Despite some contradictory statements — typical of the Trump Administration communications strategy — President Trump has set his sights on NAFTA. Of course, the Congressional Research Service provides a timely analysis. From NAFTA Renegotiation and Modernization (Oct. 12, 2017 R44981):
Congress will likely continue to be a major participant in shaping and potentially considering an updated NAFTA. Key issues for Congress in regard to the renegotiation or modernization include the constitutional authority of Congress over international trade, its role in revising or withdrawing from the agreement, the U.S. negotiating objectives, the impact on U.S. industries and the U.S. economy, the negotiating objectives of Canada and Mexico, and the impact on broader relations with Canada and Mexico. The outcome of these negotiations will have implications for the future direction of U.S. trade policy under President Trump.
NAFTA renegotiation may provide opportunities to address issues not covered in the original text.
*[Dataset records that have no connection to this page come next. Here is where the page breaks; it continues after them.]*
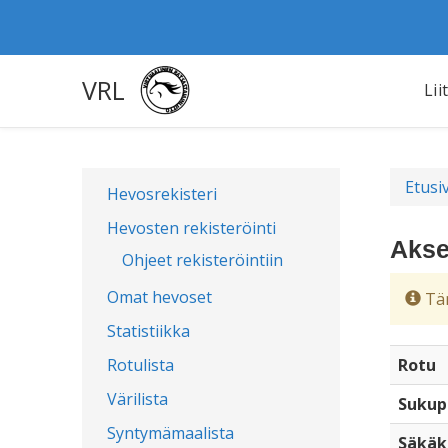
VRL
Lii
Etusi
Hevosrekisteri
Hevosten rekisteröinti
Akse
Ohjeet rekisteröintiin
Omat hevoset
Täm
Statistiikka
Rotulista
Rotu
Värilista
Sukup
Syntymämaalista
Säkäk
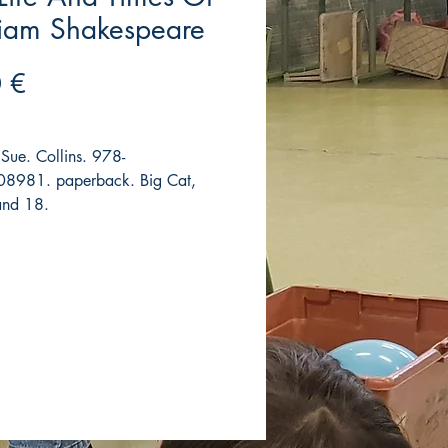
liam Shakespeare
Precio
 €
 Sue. Collins. 978-
8981. paperback. Big Cat,
and 18.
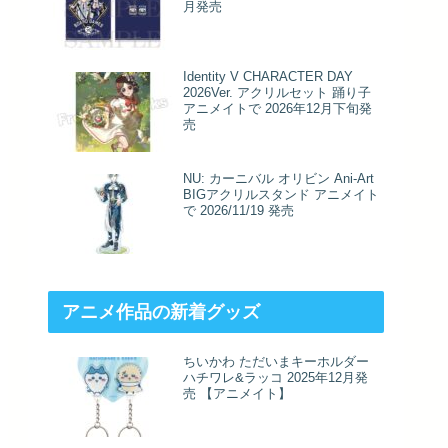
月発売
Identity V CHARACTER DAY
2026Ver. アクリルセット 踊り子
アニメイトで 2026年12月下旬発
売
NU: カーニバル オリビン Ani-Art
BIGアクリルスタンド アニメイト
で 2026/11/19 発売
アニメ作品の新着グッズ
ちいかわ ただいまキーホルダー
ハチワレ&ラッコ 2025年12月発
売 【アニメイト】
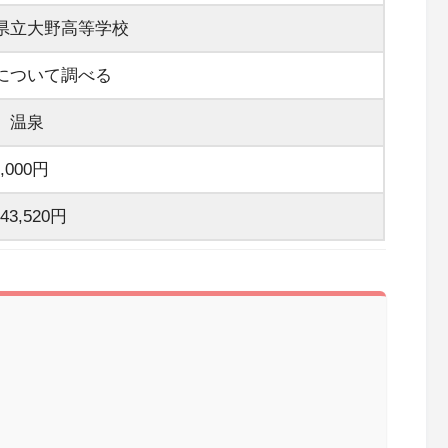
県立大野高等学校
について調べる
、温泉
6,000円
443,520円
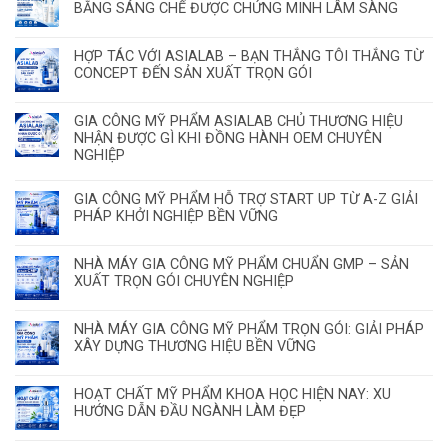
BẰNG SÁNG CHẾ ĐƯỢC CHỨNG MINH LÂM SÀNG
HỢP TÁC VỚI ASIALAB – BẠN THẮNG TÔI THẮNG TỪ
CONCEPT ĐẾN SẢN XUẤT TRỌN GÓI
GIA CÔNG MỸ PHẨM ASIALAB CHỦ THƯƠNG HIỆU
NHẬN ĐƯỢC GÌ KHI ĐỒNG HÀNH OEM CHUYÊN
NGHIỆP
GIA CÔNG MỸ PHẨM HỖ TRỢ START UP TỪ A-Z GIẢI
PHÁP KHỞI NGHIỆP BỀN VỮNG
NHÀ MÁY GIA CÔNG MỸ PHẨM CHUẨN GMP – SẢN
XUẤT TRỌN GÓI CHUYÊN NGHIỆP
NHÀ MÁY GIA CÔNG MỸ PHẨM TRỌN GÓI: GIẢI PHÁP
XÂY DỰNG THƯƠNG HIỆU BỀN VỮNG
HOẠT CHẤT MỸ PHẨM KHOA HỌC HIỆN NAY: XU
HƯỚNG DẪN ĐẦU NGÀNH LÀM ĐẸP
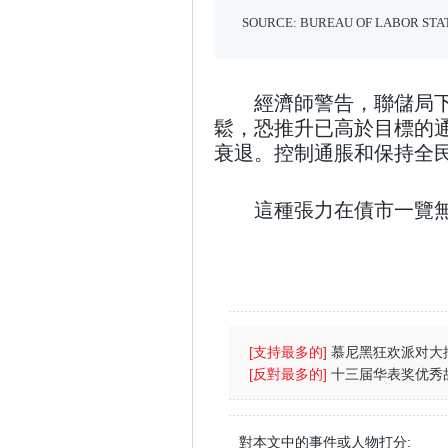
經濟師警告，聯儲局
鬆，恐推升已高於目標的
衰退。控制通脹和保持全
這種張力在債市一覽無
[支持最多的]
慕尼黑狂欢派对大批
(图)
[反對最多的]
十三届华表奖优秀
强台风
對本文中的事件或人物打分:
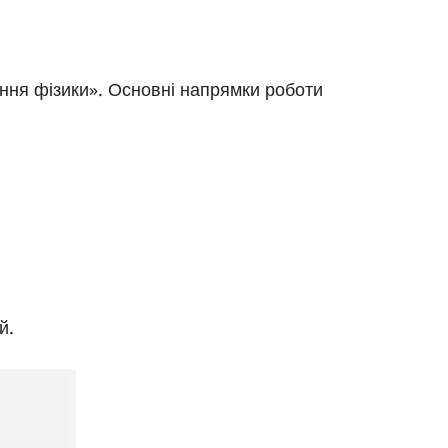
ння фізики». Основні напрямки роботи
й.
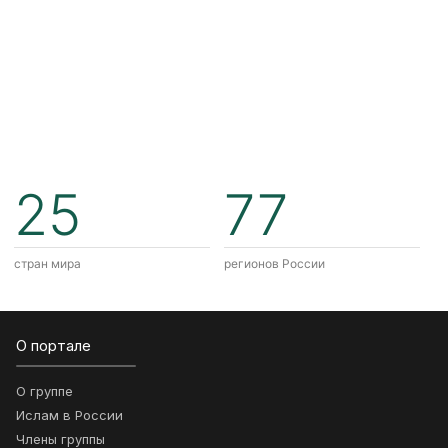
25
77
стран мира
регионов России
О портале
О группе
Ислам в России
Члены группы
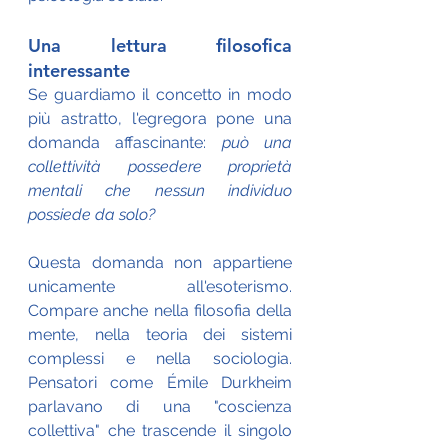
Una lettura filosofica 
interessante
Se guardiamo il concetto in modo 
più astratto, l'egregora pone una 
domanda affascinante: 
può una 
collettività possedere proprietà 
mentali che nessun individuo 
possiede da solo?
Questa domanda non appartiene 
unicamente all'esoterismo. 
Compare anche nella filosofia della 
mente, nella teoria dei sistemi 
complessi e nella sociologia. 
Pensatori come Émile Durkheim 
parlavano di una "coscienza 
collettiva" che trascende il singolo 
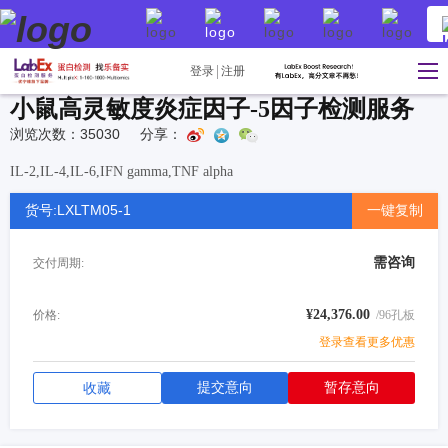
登录
注册
小鼠高灵敏度炎症因子-5因子检测服务
浏览次数：35030
分享：
IL-2,IL-4,IL-6,IFN gamma,TNF alpha
货号:LXLTM05-1
一键复制
需咨询
交付周期:
¥24,376.00
价格:
/96孔板
登录查看更多优惠
提交意向
暂存意向
收藏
Technology and industrial production processes have changed significantly since it was negotiated. The widespread use of the Internet has affected economic activities and the use of e-commerce, for example. A modernization could incorporate elements of more recent U.S. FTAs, such as digital and services trade and enhanced IPR protection. Many U.S. manufacturers, services providers, and agricultural producers oppose efforts to eliminate NAFTA and ask that the Trump Administration strive to “do no harm” in the negotiations because they have much to lose if the United States pulls out of the agreement. Other groups contend that NAFTA should be rewritten to include stronger and more enforceable labor protections, provisions on currency manipulation, and stricter rules of origin.